AstraZeneca's nasal COVID-19 vaccine candidate failed to prove effective in study

In a University of Oxford phase 1 trial of AstraZeneca's intranasal COVID-19 vaccine candidate, the product showed "relatively weak and inconsistent measured immune responses," the researchers found. 

The study, published Oct. 11 in eBioMedicine, a journal that's part of The Lancet, showed AstraZeneca's nasal vaccine was safe and tolerable but not effective against COVID-19. 

Of the 30 vaccine-naive adult participants involved in the study, the most frequent side effects were sore throat, nasal discharge, headache and fatigue. 

Nasal vaccines are years away from being approved by regulators and commercially available in the U.S., but multiple vaccine-makers have teamed up with university teams to develop their own candidates. Last week, Ocugen said it's partnering with Washington University in St. Louis. 

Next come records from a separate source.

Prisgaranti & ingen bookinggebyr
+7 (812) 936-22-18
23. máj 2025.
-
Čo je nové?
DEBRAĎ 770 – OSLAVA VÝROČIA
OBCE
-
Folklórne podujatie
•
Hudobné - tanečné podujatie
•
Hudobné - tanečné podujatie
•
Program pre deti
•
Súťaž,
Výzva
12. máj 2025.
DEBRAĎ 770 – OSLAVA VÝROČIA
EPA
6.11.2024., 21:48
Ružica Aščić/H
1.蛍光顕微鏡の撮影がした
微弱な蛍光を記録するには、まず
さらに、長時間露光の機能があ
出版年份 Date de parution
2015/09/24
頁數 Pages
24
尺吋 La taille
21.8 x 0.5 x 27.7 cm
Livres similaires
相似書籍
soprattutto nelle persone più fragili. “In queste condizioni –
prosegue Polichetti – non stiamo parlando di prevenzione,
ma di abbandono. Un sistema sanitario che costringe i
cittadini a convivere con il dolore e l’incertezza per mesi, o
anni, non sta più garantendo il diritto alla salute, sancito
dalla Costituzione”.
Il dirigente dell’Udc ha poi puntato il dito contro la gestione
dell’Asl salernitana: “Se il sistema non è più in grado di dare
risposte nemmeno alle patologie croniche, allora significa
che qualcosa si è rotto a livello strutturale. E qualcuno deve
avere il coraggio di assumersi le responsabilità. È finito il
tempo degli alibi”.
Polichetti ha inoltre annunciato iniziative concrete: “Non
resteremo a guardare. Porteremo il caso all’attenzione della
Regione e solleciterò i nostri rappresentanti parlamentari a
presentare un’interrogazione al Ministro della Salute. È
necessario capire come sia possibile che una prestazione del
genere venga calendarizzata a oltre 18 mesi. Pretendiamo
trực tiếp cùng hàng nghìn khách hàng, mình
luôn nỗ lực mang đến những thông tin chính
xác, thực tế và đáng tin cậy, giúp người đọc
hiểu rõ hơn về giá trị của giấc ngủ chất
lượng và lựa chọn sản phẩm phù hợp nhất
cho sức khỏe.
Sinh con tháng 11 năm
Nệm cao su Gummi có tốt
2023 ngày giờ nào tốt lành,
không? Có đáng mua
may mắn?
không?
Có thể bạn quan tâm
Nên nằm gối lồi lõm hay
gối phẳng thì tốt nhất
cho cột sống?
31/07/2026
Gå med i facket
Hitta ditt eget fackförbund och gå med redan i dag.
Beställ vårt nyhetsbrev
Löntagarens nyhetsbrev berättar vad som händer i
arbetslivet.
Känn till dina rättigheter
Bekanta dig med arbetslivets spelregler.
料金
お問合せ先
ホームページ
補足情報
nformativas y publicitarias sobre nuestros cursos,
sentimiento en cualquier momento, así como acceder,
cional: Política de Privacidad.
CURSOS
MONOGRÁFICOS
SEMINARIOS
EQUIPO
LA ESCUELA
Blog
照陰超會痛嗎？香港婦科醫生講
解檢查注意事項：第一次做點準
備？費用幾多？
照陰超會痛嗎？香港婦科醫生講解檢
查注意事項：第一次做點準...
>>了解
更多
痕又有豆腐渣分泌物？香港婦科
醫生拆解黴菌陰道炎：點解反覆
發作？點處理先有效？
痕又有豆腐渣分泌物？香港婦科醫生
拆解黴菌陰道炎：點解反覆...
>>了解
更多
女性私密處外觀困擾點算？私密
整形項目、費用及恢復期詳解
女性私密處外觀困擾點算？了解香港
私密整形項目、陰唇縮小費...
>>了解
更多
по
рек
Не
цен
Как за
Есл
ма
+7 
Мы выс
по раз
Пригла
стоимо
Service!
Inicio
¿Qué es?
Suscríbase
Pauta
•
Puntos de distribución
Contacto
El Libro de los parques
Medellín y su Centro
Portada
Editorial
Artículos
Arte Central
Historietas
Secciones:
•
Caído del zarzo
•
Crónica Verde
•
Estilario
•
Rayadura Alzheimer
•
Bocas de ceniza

The University of Oxford partners with AstraZeneca to develop the nasal vaccine candidate. One of the study's authors is an AstraZeneca employee and is named as the inventor of the vaccine's technology patent. Three other researchers also work at the U.K.-based drugmaker. 

Because the early-stage study was small and did not include a placebo, the researchers concluded the development of needle-free COVID-19 vaccines "remains a priority." 

In July, Anthony Fauci, MD, director of the National Institute of Allergy and Infectious Diseases, said nasal vaccines and universal vaccines are the future of the fight against COVID-19. 

"We believe that delivery of vaccines to the nose and lungs remains a promising approach, but this study suggests there are likely to be challenges in making nasal sprays a reliable option," Sandy Douglas, PhD, the chief investigator of the study and a University of Oxford associate professor, said in a statement. "One possibility is simply that the majority of the nasal spray vaccine ends up being swallowed and destroyed in the stomach — delivery to the lungs could avoid that."